Autrement dit, en tant que spectateur, nous jouissons, consciemment ou non, de la fiction en tant qu’elle semble authentique, pour ses effets de réel, mais de façon totalement indépendante à son degré de réalité. À moins d’être aveugle, qui peut croire que les aventures des jungle men de Koh-Lanta, avec ses flashes-backs permanents, ses effets de montage, de mise en scène et de dramatisation artificielle, sont réelles ? Qui a cru que le safari des candidats de Pékin Express coïncidait avec une quelconque réalité qui, de toute façon n’a jamais eu lieu ? Mais, au fond, est-ce si grave ? Cela nous a-t-il empêché d’y croire ? Croire que ce qu’on a vu était réel tout en sachant que cela ne l’était pas ?

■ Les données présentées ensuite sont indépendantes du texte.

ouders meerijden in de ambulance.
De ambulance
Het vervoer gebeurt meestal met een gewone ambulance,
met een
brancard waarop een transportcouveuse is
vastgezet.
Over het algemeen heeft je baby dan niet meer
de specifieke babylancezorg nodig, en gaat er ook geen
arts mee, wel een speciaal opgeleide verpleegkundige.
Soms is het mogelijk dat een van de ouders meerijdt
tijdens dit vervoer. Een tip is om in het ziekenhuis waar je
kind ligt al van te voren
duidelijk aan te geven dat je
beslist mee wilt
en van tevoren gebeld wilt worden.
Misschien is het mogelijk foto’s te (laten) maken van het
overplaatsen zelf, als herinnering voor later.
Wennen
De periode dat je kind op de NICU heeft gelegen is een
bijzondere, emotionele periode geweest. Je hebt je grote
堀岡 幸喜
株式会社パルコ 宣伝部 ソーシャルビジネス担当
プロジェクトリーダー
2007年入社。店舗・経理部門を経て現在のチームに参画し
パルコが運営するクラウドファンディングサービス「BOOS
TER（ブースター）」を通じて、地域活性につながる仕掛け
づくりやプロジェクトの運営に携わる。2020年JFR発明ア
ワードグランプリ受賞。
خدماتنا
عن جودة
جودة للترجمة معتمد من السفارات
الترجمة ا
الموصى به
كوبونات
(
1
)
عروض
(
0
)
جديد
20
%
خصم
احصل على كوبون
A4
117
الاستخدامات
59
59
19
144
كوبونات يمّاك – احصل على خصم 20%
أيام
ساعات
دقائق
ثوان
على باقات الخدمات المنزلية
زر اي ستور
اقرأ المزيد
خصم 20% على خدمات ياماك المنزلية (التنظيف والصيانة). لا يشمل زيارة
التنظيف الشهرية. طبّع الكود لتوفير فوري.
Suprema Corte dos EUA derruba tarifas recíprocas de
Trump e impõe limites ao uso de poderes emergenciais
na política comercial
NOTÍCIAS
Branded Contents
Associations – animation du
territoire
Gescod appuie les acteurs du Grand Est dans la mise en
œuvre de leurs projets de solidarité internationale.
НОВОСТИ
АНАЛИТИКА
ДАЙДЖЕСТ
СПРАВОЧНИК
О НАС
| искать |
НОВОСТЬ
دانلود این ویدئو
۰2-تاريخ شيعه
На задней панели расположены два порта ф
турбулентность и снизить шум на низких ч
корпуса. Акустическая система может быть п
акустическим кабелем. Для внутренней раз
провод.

Le pacte de réception sur lequel se fonde ces émissions en particulier, et la télévision en général, relève bien sûr d’une formidable hypocrisie puisqu’il fonctionne sur une confusion consentie entre la réalité et sa fiction mais qui ne souffre pas de s’avouer comme tel. C’est pourquoi, il convient de ne pas se tromper de cible et/ou de tabou : au fond, ce qui scandalise les amateurs de télécyclisme qui, chaque année, poussent des cris d’orfraie face aux révélations de dopage, concerne moins le dévoilement d’un secret connu de tous, que l’attentat symbolique porté contre la nature strictement spectaculaire d’une jouissance de l’œil dont la réalité constitue le parfait alibi.
Quelques jours de bruit, d’indignations convenues et de résolutions tonitruantes, et on oublie tout. Jusqu’à la prochaine fois. Cela fait belle lurette que la vérité n’intéresse plus, ni la télé ni son spectateur.
Alors, pourquoi un tel ramdam ? Les émissions de télé-réalité, comme toutes celles qui manipulent quelque chose de l’ordre du réel (les news, la vie des « vrais gens », le sport, les jeux, etc…) relèvent du spectacle, de l’illusion avec effets de réels. Mais faire joyeusement le deuil de la réalité, reconnaître que celle-ci n’a qu’une fonction subsidiaire, c’est tuer la poule aux œufs d’or.
Car le pacte entre la télévision et son spectateur, la condition d’efficacité de cette fiction vraisemblable qu’elle promeut à longueur de chaînes, impose de restaurer sans cesse ce que Jean Baudrillard appelle « le principe de réalité ». Autrement dit, de ressusciter le cadavre d’un réel, son contrechamp nécessaire, qu’elle enterre 25 fois par seconde. C’est tout l’intérêt de ces faux scandales : dire que Pékin Express est une émission truquée permet surtout de réaffirmer que les autres ne le sont pas. Ce que vous voyez ailleurs est vrai, même si ailleurs, c’est encore la télévision.